I’m sure I don’t need to tell you this if you’ve read my blog in the past week or so, but yesterday was one of those dates for me. One of those milestones that I can’t help thinking about, and one of those that I knew was not really going to be a joyous day.
So often people talk about the ‘year of firsts’ after you lose someone you love, and how tough that can be. First Christmas without them (that was pretty tricky), first birthday (coming right up), first anniversary (yesterday) and I guess the biggie, the day that marks a year since your loved one died (still got four whole months left before that one, phew).
No matter how hard you try to take your mind off these dates, they’re there, lurking and the emotional rollercoaster you’re already on tells you to buckle up and get ready for some major turbulence.
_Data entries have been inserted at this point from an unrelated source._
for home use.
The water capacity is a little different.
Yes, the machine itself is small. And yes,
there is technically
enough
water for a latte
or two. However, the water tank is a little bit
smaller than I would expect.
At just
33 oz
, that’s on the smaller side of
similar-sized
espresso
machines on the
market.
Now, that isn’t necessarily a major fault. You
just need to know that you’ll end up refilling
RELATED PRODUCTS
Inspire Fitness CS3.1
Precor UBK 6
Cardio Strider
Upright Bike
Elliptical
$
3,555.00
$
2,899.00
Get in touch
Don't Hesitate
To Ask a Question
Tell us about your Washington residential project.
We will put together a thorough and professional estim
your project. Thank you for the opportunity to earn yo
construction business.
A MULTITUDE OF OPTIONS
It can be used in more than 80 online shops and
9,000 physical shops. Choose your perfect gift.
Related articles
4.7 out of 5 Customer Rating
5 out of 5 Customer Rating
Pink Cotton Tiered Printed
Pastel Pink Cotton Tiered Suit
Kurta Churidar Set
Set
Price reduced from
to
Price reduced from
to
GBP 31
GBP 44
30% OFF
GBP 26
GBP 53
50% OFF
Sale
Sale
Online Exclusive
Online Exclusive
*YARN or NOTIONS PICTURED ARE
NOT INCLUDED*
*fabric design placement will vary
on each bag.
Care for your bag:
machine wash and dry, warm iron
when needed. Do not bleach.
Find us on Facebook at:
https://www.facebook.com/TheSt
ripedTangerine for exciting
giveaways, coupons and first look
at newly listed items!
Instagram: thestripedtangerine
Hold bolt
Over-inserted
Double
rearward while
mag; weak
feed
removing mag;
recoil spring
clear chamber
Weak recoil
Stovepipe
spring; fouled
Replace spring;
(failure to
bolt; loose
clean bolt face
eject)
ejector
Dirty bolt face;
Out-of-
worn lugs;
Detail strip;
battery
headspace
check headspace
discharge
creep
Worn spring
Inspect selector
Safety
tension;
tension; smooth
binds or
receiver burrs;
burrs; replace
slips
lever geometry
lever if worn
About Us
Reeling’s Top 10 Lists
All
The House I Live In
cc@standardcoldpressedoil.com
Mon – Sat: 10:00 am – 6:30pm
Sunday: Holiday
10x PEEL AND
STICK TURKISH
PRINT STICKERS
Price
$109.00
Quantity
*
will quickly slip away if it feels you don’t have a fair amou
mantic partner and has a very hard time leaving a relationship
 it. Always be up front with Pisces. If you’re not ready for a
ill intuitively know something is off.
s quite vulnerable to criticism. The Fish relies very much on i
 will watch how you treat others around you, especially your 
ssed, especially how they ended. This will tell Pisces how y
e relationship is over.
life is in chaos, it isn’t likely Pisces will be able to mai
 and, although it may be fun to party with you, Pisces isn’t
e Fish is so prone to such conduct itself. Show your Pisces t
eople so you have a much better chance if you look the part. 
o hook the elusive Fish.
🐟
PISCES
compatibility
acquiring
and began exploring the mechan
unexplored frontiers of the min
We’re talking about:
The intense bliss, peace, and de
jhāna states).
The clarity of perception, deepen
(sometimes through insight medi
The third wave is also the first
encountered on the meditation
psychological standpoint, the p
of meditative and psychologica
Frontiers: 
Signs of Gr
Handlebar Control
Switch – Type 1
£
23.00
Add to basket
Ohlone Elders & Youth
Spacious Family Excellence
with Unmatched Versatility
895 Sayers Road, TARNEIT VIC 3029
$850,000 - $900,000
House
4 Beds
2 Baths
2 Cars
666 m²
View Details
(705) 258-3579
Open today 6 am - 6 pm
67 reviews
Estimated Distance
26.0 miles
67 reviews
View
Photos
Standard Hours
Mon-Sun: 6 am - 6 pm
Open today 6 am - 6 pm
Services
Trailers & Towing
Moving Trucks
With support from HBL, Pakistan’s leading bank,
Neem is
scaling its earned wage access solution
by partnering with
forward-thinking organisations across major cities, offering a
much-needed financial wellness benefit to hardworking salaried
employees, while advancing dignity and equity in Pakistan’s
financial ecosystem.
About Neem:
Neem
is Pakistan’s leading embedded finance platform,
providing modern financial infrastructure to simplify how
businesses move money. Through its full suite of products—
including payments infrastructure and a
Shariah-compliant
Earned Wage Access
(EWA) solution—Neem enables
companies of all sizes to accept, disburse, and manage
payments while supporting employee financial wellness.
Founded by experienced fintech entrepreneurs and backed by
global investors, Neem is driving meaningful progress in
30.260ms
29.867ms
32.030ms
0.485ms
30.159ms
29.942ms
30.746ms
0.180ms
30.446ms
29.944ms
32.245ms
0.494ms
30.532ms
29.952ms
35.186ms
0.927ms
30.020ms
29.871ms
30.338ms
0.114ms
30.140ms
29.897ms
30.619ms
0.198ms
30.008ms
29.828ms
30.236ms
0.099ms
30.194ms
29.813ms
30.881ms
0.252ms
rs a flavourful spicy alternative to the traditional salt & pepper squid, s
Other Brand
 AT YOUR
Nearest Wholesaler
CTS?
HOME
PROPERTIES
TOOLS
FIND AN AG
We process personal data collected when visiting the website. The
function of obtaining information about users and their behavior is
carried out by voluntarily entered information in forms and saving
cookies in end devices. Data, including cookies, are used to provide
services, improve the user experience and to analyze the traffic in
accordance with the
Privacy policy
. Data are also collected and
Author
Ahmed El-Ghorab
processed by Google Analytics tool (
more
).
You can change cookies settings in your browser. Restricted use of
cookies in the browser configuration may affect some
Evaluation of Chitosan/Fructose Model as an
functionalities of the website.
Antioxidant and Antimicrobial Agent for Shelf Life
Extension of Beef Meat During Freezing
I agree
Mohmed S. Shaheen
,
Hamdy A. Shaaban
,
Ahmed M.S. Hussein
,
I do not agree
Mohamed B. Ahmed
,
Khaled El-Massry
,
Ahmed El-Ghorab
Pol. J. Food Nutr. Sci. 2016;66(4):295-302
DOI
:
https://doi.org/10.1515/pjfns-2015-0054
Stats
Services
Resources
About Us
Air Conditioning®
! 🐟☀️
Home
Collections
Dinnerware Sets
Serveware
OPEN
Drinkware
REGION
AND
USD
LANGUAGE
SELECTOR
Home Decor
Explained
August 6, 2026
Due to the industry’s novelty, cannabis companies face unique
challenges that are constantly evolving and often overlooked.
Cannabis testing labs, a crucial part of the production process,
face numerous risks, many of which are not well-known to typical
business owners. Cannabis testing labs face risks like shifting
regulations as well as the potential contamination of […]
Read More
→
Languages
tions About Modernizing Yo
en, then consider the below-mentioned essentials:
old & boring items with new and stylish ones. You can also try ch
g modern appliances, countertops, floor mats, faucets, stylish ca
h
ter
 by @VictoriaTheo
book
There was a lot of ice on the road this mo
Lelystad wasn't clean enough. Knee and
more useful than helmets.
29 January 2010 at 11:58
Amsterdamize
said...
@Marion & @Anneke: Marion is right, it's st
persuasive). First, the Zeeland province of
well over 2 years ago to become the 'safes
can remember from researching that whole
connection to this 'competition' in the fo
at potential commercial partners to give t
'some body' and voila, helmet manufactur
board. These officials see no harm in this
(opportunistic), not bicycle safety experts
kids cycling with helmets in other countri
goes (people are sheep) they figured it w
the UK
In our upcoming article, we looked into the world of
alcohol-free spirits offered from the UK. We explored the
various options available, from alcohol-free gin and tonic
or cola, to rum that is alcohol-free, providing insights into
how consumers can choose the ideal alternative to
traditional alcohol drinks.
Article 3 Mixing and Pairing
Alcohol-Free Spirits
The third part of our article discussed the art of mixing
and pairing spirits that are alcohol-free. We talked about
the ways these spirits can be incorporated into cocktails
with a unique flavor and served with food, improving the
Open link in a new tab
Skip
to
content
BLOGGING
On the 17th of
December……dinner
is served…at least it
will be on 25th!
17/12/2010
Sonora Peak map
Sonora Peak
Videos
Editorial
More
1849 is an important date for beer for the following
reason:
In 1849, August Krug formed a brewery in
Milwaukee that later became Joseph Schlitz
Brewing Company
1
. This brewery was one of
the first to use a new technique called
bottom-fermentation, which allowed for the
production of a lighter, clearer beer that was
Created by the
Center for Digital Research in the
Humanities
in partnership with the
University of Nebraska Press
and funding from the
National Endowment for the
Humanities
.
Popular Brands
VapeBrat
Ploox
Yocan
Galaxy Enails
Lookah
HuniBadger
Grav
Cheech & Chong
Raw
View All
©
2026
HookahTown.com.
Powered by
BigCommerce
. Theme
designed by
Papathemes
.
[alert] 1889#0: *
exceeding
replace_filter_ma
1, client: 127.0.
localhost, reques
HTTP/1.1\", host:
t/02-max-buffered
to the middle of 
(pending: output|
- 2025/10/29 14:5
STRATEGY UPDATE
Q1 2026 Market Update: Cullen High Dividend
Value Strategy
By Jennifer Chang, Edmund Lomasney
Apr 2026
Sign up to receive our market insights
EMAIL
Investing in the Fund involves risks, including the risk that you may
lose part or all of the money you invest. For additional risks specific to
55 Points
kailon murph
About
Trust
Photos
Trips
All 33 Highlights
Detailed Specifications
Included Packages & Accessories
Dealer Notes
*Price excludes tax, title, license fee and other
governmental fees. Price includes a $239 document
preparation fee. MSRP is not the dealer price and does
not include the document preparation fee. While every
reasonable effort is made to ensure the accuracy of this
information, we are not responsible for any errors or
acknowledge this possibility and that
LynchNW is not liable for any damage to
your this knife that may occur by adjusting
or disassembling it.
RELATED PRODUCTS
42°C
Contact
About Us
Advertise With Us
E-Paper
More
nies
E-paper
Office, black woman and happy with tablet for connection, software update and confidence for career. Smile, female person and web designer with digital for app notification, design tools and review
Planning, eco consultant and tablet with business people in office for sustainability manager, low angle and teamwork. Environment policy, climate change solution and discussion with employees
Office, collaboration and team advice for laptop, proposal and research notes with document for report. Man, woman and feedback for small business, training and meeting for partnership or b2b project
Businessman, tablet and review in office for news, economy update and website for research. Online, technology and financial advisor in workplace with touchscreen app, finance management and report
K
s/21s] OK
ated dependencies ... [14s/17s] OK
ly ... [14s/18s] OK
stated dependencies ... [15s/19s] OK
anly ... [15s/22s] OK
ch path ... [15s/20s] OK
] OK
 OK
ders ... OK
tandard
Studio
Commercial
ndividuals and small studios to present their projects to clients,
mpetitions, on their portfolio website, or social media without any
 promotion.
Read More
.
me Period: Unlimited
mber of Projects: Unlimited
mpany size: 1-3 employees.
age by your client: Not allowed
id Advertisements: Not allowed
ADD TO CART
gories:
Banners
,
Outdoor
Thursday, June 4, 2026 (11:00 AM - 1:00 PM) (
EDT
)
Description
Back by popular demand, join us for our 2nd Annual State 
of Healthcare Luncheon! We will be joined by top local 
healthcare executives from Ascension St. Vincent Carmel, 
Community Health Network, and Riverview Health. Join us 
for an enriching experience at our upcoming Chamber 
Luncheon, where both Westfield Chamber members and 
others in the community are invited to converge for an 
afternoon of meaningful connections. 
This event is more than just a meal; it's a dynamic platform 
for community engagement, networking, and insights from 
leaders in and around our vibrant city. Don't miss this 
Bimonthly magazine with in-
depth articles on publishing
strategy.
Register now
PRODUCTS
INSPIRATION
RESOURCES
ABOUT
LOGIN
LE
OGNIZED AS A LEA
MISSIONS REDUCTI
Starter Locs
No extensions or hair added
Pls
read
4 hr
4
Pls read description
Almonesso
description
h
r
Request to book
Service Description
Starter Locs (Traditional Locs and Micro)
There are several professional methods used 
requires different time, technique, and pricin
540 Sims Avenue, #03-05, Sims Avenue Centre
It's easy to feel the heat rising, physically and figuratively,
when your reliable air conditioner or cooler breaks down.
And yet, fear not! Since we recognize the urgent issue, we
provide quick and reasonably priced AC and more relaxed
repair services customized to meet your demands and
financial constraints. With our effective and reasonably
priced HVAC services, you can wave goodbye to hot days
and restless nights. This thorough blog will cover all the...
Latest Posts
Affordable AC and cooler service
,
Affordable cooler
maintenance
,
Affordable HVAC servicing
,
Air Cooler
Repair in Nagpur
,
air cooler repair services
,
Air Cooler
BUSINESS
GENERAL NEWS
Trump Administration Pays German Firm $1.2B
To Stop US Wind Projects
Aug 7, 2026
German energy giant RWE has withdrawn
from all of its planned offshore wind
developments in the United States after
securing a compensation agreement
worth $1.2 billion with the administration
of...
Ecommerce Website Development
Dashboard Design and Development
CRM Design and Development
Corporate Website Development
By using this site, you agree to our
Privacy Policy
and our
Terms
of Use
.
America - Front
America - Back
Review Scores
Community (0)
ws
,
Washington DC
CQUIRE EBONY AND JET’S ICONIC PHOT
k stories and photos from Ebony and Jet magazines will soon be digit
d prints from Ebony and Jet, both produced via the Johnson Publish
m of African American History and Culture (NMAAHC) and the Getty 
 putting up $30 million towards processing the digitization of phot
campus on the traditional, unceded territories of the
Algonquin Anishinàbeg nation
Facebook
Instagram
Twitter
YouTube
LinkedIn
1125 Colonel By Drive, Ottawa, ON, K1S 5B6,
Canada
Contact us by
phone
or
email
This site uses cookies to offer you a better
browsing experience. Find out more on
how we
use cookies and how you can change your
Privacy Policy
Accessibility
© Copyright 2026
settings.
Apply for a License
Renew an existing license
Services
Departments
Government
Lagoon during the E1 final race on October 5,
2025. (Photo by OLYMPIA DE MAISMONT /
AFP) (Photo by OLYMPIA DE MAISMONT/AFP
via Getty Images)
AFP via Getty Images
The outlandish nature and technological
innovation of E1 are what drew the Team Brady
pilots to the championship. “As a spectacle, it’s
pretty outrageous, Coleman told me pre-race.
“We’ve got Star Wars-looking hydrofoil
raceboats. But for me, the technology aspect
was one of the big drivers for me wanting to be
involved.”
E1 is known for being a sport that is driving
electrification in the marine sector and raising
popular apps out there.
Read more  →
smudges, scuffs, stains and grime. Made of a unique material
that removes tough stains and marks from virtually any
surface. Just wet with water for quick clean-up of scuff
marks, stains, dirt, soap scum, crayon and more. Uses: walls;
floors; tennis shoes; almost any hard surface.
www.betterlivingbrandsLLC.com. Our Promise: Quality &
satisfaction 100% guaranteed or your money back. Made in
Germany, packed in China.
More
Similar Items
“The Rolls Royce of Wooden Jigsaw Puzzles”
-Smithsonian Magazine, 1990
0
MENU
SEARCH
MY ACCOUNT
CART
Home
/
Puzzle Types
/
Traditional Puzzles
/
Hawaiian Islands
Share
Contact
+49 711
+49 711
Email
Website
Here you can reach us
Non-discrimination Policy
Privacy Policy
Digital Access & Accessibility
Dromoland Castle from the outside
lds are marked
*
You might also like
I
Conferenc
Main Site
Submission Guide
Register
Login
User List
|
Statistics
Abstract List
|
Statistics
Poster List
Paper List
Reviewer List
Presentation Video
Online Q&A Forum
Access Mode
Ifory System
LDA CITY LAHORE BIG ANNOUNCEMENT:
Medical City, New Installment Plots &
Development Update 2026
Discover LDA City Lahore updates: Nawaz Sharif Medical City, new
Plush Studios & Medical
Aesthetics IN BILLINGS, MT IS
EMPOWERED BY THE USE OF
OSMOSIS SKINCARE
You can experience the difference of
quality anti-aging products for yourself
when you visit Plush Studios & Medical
Since writing my last post about our five-year wedding anniversary I’ve been overwhelmed with lovely comments and support from my friends, family, virtual friends, blog readers, strangers, the list goes on. I think when I’m writing this blog at home, I sometimes don’t think ahead to how many people might read it and it’s pretty overwhelming when lots of you do. But thank you! It really means a lot, and somehow makes me feel just a tiny bit less alone in all this than I might have done.
Anyway, what I’m trying to say is the 12th March has been and gone, and I survived. I’ve had tears, lots of them, and laughs, quite a few of those, oh and a slight gin hangover in the mix there too. That’ll teach me to think substituting dinner for a few large gin and slims with my friend was wise won’t it?! I don’t think Rog would blame me for that. I think he’d smile, give me a hug and say it’s ok. That’s usually what he did, after all.
A tearful day was cheered up a little by such kindness from others too. I opened the door, during a little cry, to a lady holding a beautiful bouquet of flowers from my friends. Such a gorgeous gesture which like so many times in the past few years, had me scouting round the house for an extra vase as I’ve been so spoilt with lovely blooms lately.
I opened a few really touching cards with kind words, one with a little Estella Bartlett bracelet inside from my friend Rachel, with tiny gold stars on which she said reminded her of my post, Daddy’s a Star in the Sky.
Later on, my sister gave me such a lovely pressie to mark what would have been our ‘wooden’ anniversary – a bottle of Jo Malone Wood Sage and Sea Salt Cologne. Just perfect!
We did go to The Wheatley, the place where our wedding reception was held, we did raise a glass to the day, and we did have a really lovely time. So although the day started with tears, it certainly didn’t end with them.